GBO notes: Machine learning basics (Part 1)

In this series of notes we will review some basic concepts that are usually covered in an Intro to ML course. These are based on this course from Cornell.

In Part 1, we will look at the basic problem of supervised learning, simple classifiers such as k-NN and perceptron, and MLE and MAP estimators.

Machine learning setup

In supervised learning, we are given a dataset $D = {(\mathbf{x}_1,y_1),\ldots,(\mathbf{x}_n,y_n)} \in \mathbb{R}^d\times \mathcal{C}$, and the goal is to learn a function $h$ such that $h(\mathbf{x}) = y$ with high probability. Here $\mathbf{x}_i,y_i)$ are sampled from some unknown distribution.

We usually have to make some assumption about the type of function $h$ so that learning is possible. This is called the no free lunch theorem.

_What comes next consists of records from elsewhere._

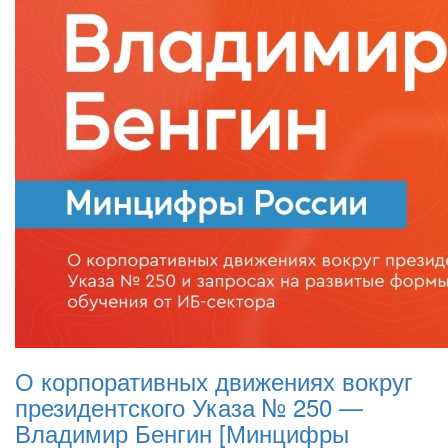
О корпоративных движениях вокруг
президентского Указа № 250 —
Владимир Бенгин [Минцифры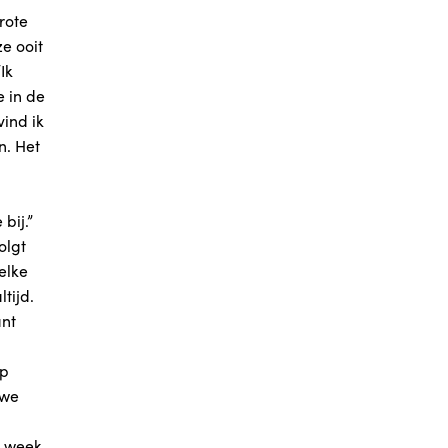
rote
ze ooit
Ik
e in de
vind ik
n. Het
bij.”
olgt
elke
tijd.
ant
ep
 we
e week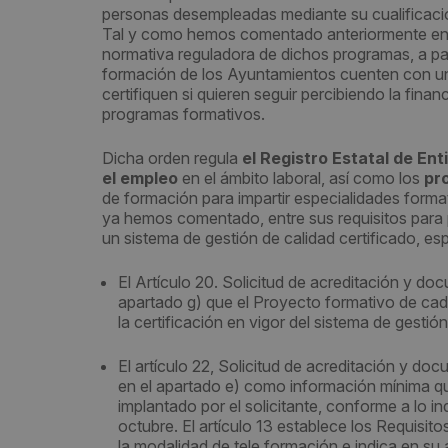
personas desempleadas mediante su cualificació
Tal y como hemos comentado anteriormente en 
normativa reguladora de dichos programas, a part
formación de los Ayuntamientos cuenten con un 
certifiquen si quieren seguir percibiendo la fina
programas formativos.
Dicha orden regula
el Registro Estatal de En
el empleo
en el ámbito laboral, así como los
pr
de formación para impartir especialidades forma
ya hemos comentado, entre sus requisitos para p
un sistema de gestión de calidad certificado, e
El Artículo 20. Solicitud de acreditación y doc
apartado g) que el Proyecto formativo de cada 
la certificación en vigor del sistema de gestión
El artículo 22, Solicitud de acreditación y do
en el apartado e) como información mínima que
implantado por el solicitante, conforme a lo i
octubre. El artículo 13 establece los Requisit
la modalidad de tele formación e indica en su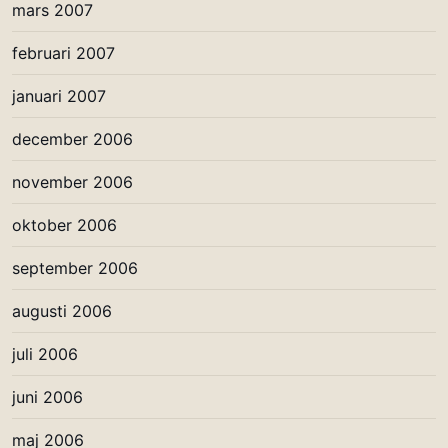
mars 2007
februari 2007
januari 2007
december 2006
november 2006
oktober 2006
september 2006
augusti 2006
juli 2006
juni 2006
maj 2006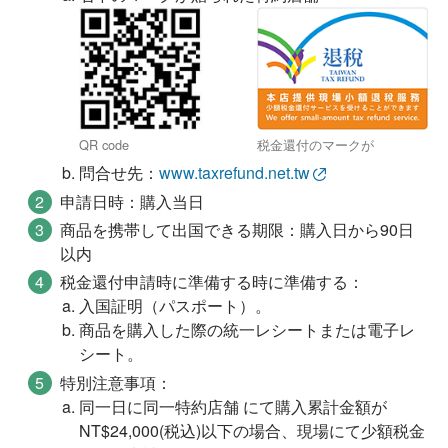
QR code
税金還付のマークが
問合せ先：
www.taxrefund.net.tw
申請日時：購入当日
商品を携帯して出国できる期限：購入日から90​日
以内
税金還付申請時に準備する時に準備する：
入国証明（パスポート）。
商品を購入した際の統一レシートまたは電子レ
シート。
特別注意事項：
同一日に同一特約店舗 にて購入累計金額が
NT$24,000(税込)以下の場合、現場にて少額税金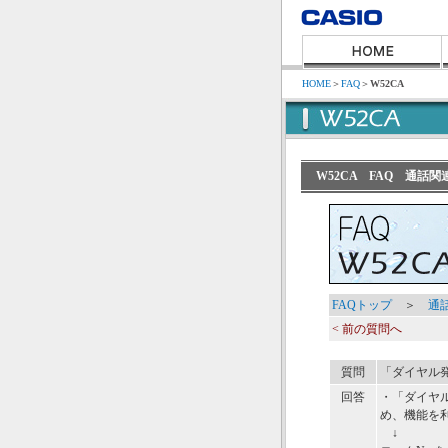
HOME
＞
FAQ
＞
W52CA
W52CA FAQ 通
FAQトップ
＞
通
< 前の質問へ
質問
「ダイヤル
回答
・
「ダイヤル
め、機能を
↓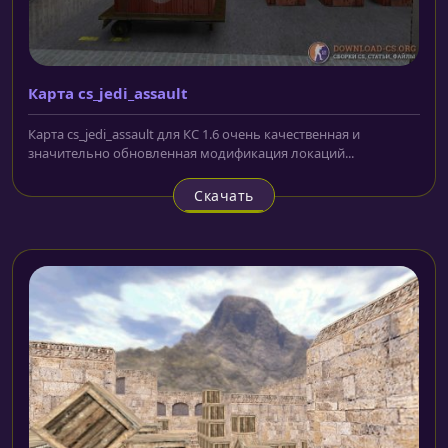
Карта cs_jedi_assault
Карта cs_jedi_assault для КС 1.6 очень качественная и
значительно обновленная модификация локаций...
Скачать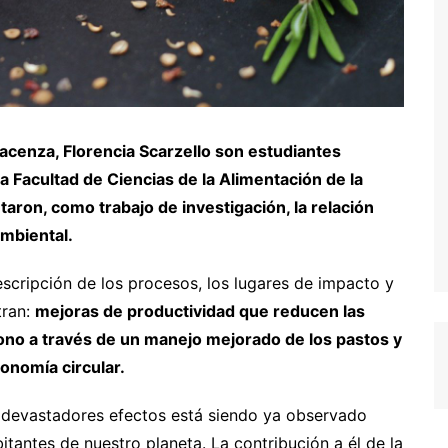
iacenza, Florencia Scarzello son estudiantes
a Facultad de Ciencias de la Alimentación de la
aron, como trabajo de investigación, la relación
ambiental.
scripción de los procesos, los lugares de impacto y
tran:
mejoras de productividad que reducen las
ono a través de un manejo mejorado de los pastos y
onomía circular.
s devastadores efectos está siendo ya observado
tantes de nuestro planeta. La contribución a él de la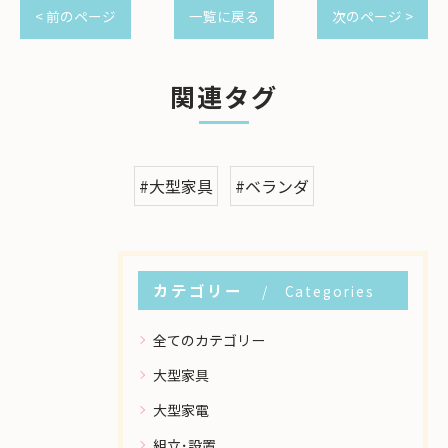
< 前のページ
一覧に戻る
次のページ >
関連タグ
#大型家具
#ベランダ
カテゴリー
Categories
全てのカテゴリー
大型家具
大型家電
組立･設置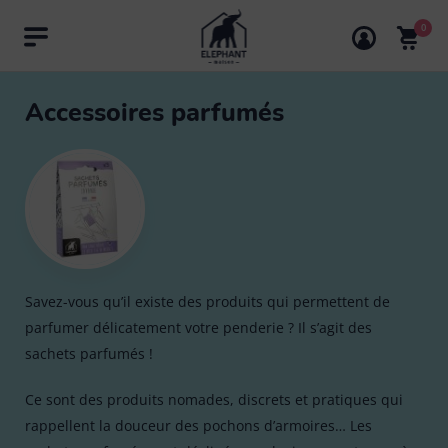
0
Rechercher
Accessoires parfumés
Retour à la catégorie "Linge"
Nos produits
Catégories
Balais
Points de vente
Accessoires parfumés (1)
Bouillotte
Mes coups de coeur
Tout voir
Cintres (10)
Savez-vous qu’il existe des produits qui permettent de
parfumer délicatement votre penderie ? Il s’agit des
Découvrez Eléphant
Brosse
Balai
Pinces à linge & accessoires (13)
13
sachets parfumés !
Trucs & astuces
Chiffon microfibre & lavette
Tout voir
Ce sont des produits nomades, discrets et pratiques qui
Balai brosse
5
Usage
rappellent la douceur des pochons d’armoires… Les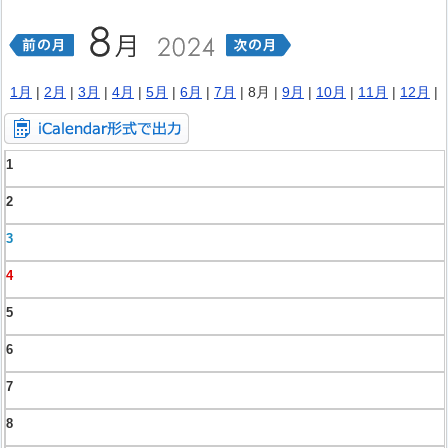
1月
|
2月
|
3月
|
4月
|
5月
|
6月
|
7月
| 8月 |
9月
|
10月
|
11月
|
12月
|
1
2
3
4
5
6
7
8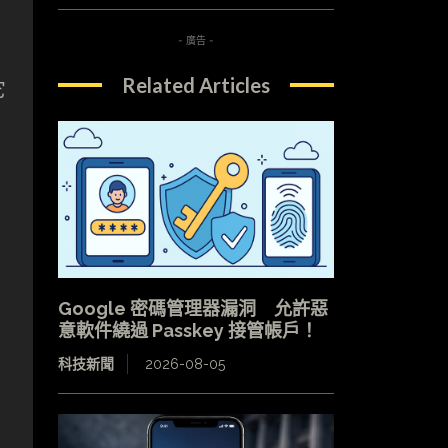
- 廣告 -
Related Articles
它
Google 密碼管理器漏洞 允許惡
意軟件繞過 Passkey 接管帳戶！
科技新聞
2026-08-05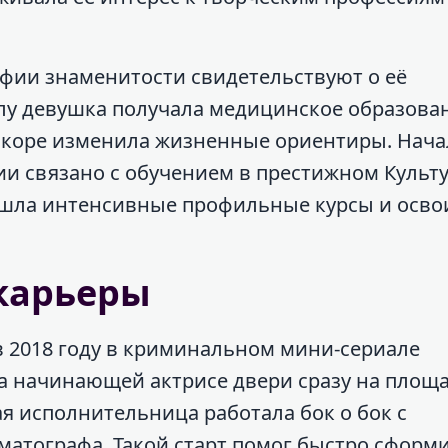
фии знаменитости свидетельствуют о её
лу девушка получала медицинское образова
вскоре изменила жизненные ориентиры. Нач
ии связано с обучением в престижном Культ
ошла интенсивные профильные курсы и осво
 карьеры
в 2018 году в криминальном мини-сериале
ыла начинающей актрисе двери сразу на площ
 исполнительница работала бок о бок с
матографа. Такой старт помог быстро сформ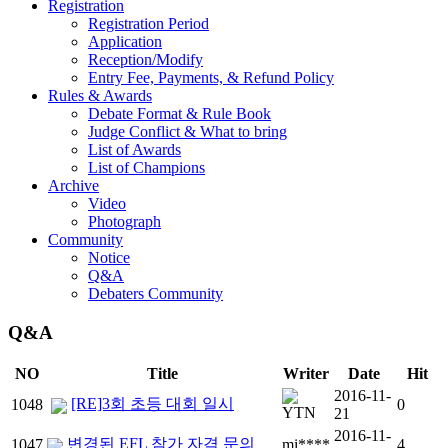
Registration
Registration Period
Application
Reception/Modify
Entry Fee, Payments, & Refund Policy
Rules & Awards
Debate Format & Rule Book
Judge Conflict & What to bring
List of Awards
List of Champions
Archive
Video
Photograph
Community
Notice
Q&A
Debaters Community
Q&A
NO
Title
Writer
Date
Hit
2016-11-
[RE]3회 초등 대회 일시
1048
0
21
2016-11-
변경된 EFL 참가 자격 문의
1047
mi****
4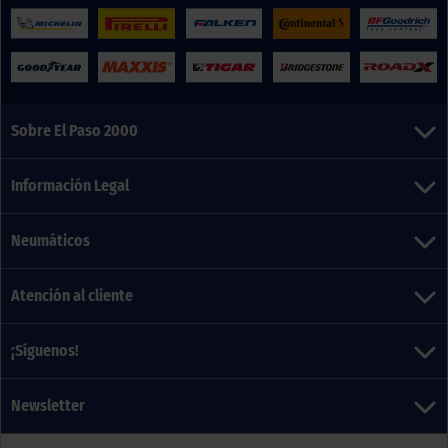
Sobre El Paso 2000
Información Legal
Neumáticos
Atención al cliente
¡Síguenos!
Newsletter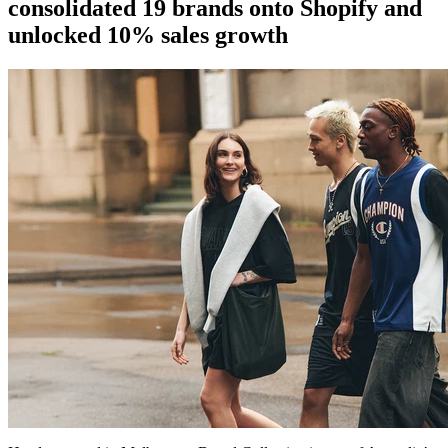
consolidated 19 brands onto Shopify and
unlocked 10% sales growth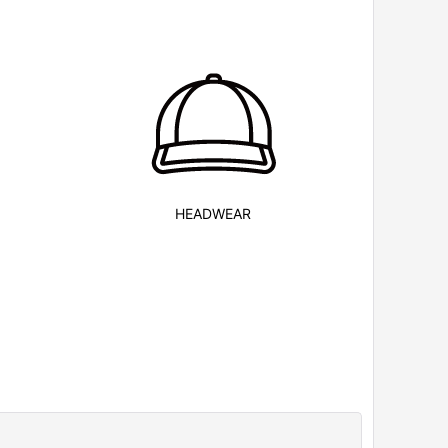
HEADWEAR
閉じる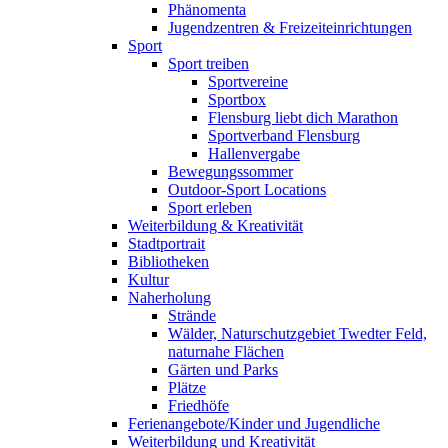
Phänomenta
Jugendzentren & Freizeiteinrichtungen
Sport
Sport treiben
Sportvereine
Sportbox
Flensburg liebt dich Marathon
Sportverband Flensburg
Hallenvergabe
Bewegungssommer
Outdoor-Sport Locations
Sport erleben
Weiterbildung & Kreativität
Stadtportrait
Bibliotheken
Kultur
Naherholung
Strände
Wälder, Naturschutzgebiet Twedter Feld,
naturnahe Flächen
Gärten und Parks
Plätze
Friedhöfe
Ferienangebote/Kinder und Jugendliche
Weiterbildung und Kreativität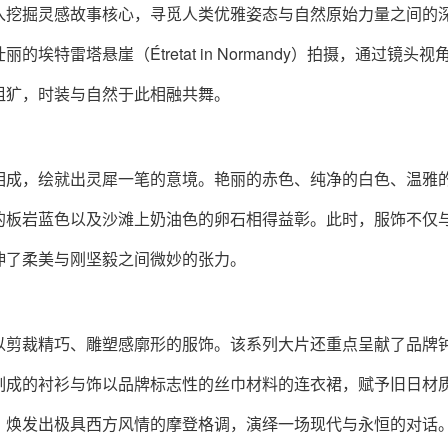
入挖掘灵感故事核心，寻觅人类优雅姿态与自然原始力量之间的
特雷塔悬崖（Étretat in Normandy）拍摄，通过镜头视
粗犷，时装与自然于此相融共舞。
相成，绘就出灵犀一笔的意境。艳丽的赤色、纯净的白色、温雅
的板岩蓝色以及沙滩上奶油色的卵石相得益彰。此时，服饰不仅
伸了柔美与刚坚毅之间微妙的张力。
以剪裁精巧、雕塑感廓形的服饰。该系列大片还重点呈献了品牌
制成的衬衫与饰以品牌标志性的丝巾材料的连衣裙，赋予旧日材
，焕发出极具西方风情的摩登格调，演绎一场现代与永恒的对话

Once we have selected the hypothesis class, we find the best function $h$ within the class by solving some kind of optimization problem. The objective of this optimization is to minimize some notion of loss on the training data.

To ensure that we are generalizing and not just memorizing the training data, we keep a held-out validation set on which we periodically measure the loss while training. If the test data is large enough, it is an unbiased estimator of the model performance, because of the weak law of large numbers.

k-nearest neighbors

It is a non-parametric classification method. The idea is that given a test input $\mathbf{x}$, return the most common label among its $k$ nearest neighbors ($k$ most similar training inputs). Small values of $k$ will return noisy result, and very large values will increase computation. Usually, the $L_p$-norm is used as the distance metric to compute the $k$-nearest neighbors.

Theorem: For large $n$, the 1-NN error is no more than twice the error of a Bayes optimal classifier.

The proof uses the fact that for large $n$, the nearest neighbor is the same point as the test point. Unfortunately, in high-dimensional setting, this is never true, since two points in high-dimensional space are far apart.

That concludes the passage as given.